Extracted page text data
☆ ☆ ☆ ☆ ☆

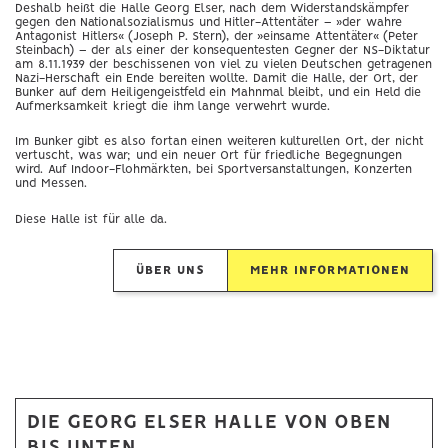
Deshalb heißt die Halle Georg Elser, nach dem Widerstandskämpfer
gegen den Nationalsozialismus und Hitler-Attentäter – »der wahre
Antagonist Hitlers« (Joseph P. Stern), der »einsame Attentäter« (Peter
Steinbach) – der als einer der konsequentesten Gegner der NS-Diktatur
am 8.11.1939 der beschissenen von viel zu vielen Deutschen getragenen
Nazi-Herschaft ein Ende bereiten wollte. Damit die Halle, der Ort, der
Bunker auf dem Heiligengeistfeld ein Mahnmal bleibt, und ein Held die
Aufmerksamkeit kriegt die ihm lange verwehrt wurde.
Im Bunker gibt es also fortan einen weiteren kulturellen Ort, der nicht
vertuscht, was war; und ein neuer Ort für friedliche Begegnungen
wird. Auf Indoor-Flohmärkten, bei Sportversanstaltungen, Konzerten
und Messen.
Diese Halle ist für alle da.
ÜBER UNS
MEHR INFORMATIONEN
DIE GEORG ELSER HALLE VON OBEN
BIS UNTEN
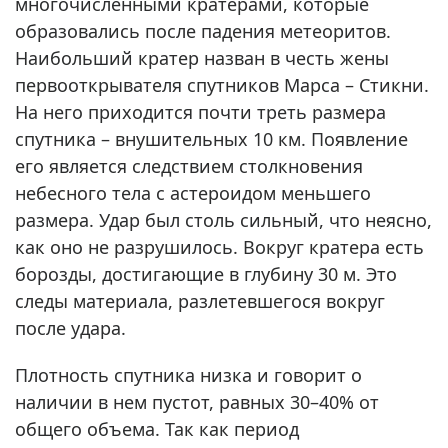
многочисленными кратерами, которые
образовались после падения метеоритов.
Наибольший кратер назван в честь жены
первооткрывателя спутников Марса – Стикни.
На него приходится почти треть размера
спутника – внушительных 10 км. Появление
его является следствием столкновения
небесного тела с астероидом меньшего
размера. Удар был столь сильный, что неясно,
как оно не разрушилось. Вокруг кратера есть
борозды, достигающие в глубину 30 м. Это
следы материала, разлетевшегося вокруг
после удара.
Плотность спутника низка и говорит о
наличии в нем пустот, равных 30–40% от
общего объема. Так как период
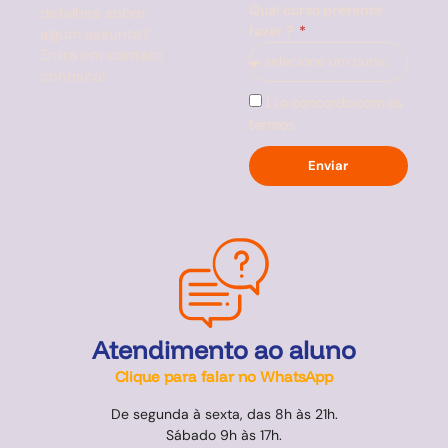
Qual curso pretente
detalhes sobre
fazer ?
algum assunto?
Entra em contato
conosco!
Li e concordo com os
termos
Enviar
Atendimento ao aluno
Clique para falar no WhatsApp
De segunda à sexta, das 8h às 21h.
Sábado 9h às 17h.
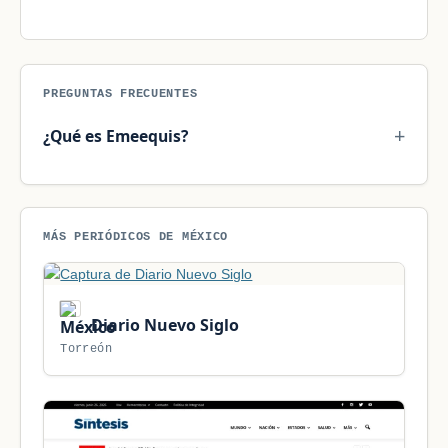
PREGUNTAS FRECUENTES
¿Qué es Emeequis?
MÁS PERIÓDICOS DE MÉXICO
Diario Nuevo Siglo
Torreón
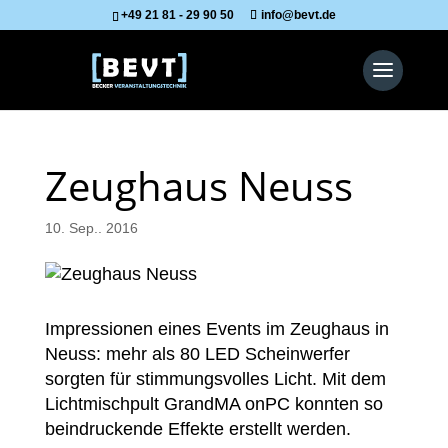
+49 21 81 - 29 90 50
info@bevt.de
Zeughaus Neuss
10. Sep.. 2016
Impressionen eines Events im Zeughaus in
Neuss: mehr als 80 LED Scheinwerfer
sorgten für stimmungsvolles Licht. Mit dem
Lichtmischpult GrandMA onPC konnten so
beindruckende Effekte erstellt werden.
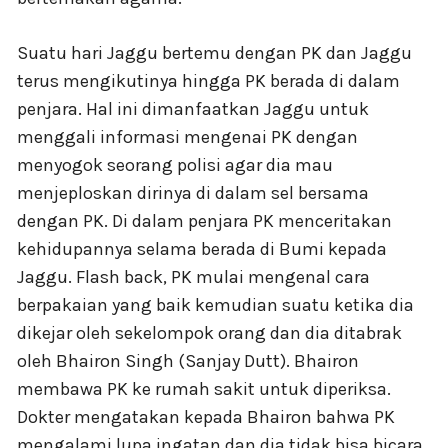
Suatu hari Jaggu bertemu dengan PK dan Jaggu
terus mengikutinya hingga PK berada di dalam
penjara. Hal ini dimanfaatkan Jaggu untuk
menggali informasi mengenai PK dengan
menyogok seorang polisi agar dia mau
menjeploskan dirinya di dalam sel bersama
dengan PK. Di dalam penjara PK menceritakan
kehidupannya selama berada di Bumi kepada
Jaggu. Flash back, PK mulai mengenal cara
berpakaian yang baik kemudian suatu ketika dia
dikejar oleh sekelompok orang dan dia ditabrak
oleh Bhairon Singh (Sanjay Dutt). Bhairon
membawa PK ke rumah sakit untuk diperiksa.
Dokter mengatakan kepada Bhairon bahwa PK
mengalami lupa ingatan dan dia tidak bisa bicara.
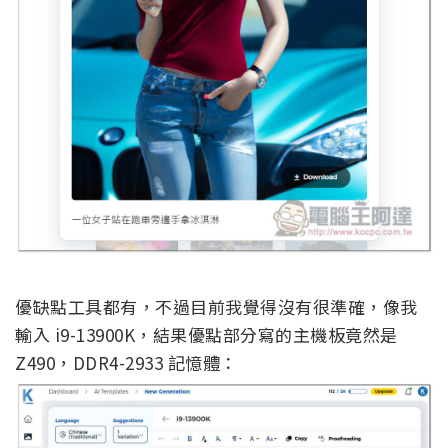
優缺點工具都有，不過目前我覺得沒有很準確，像我
輸入 i9-13900K，結果優點部分寫的主機板竟然是
Z490，DDR4-2933 記憶體：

☆ ☆ ☆ ☆ ☆

Exercise brief:
Locate the word "Attentäter" in the records above, and return each line that has it.

The completed task:
gegen den Nationalsozialismus und Hitler-Attentäter – »der wahre
Antagonist Hitlers« (Joseph P. Stern), der »einsame Attentäter« (Peter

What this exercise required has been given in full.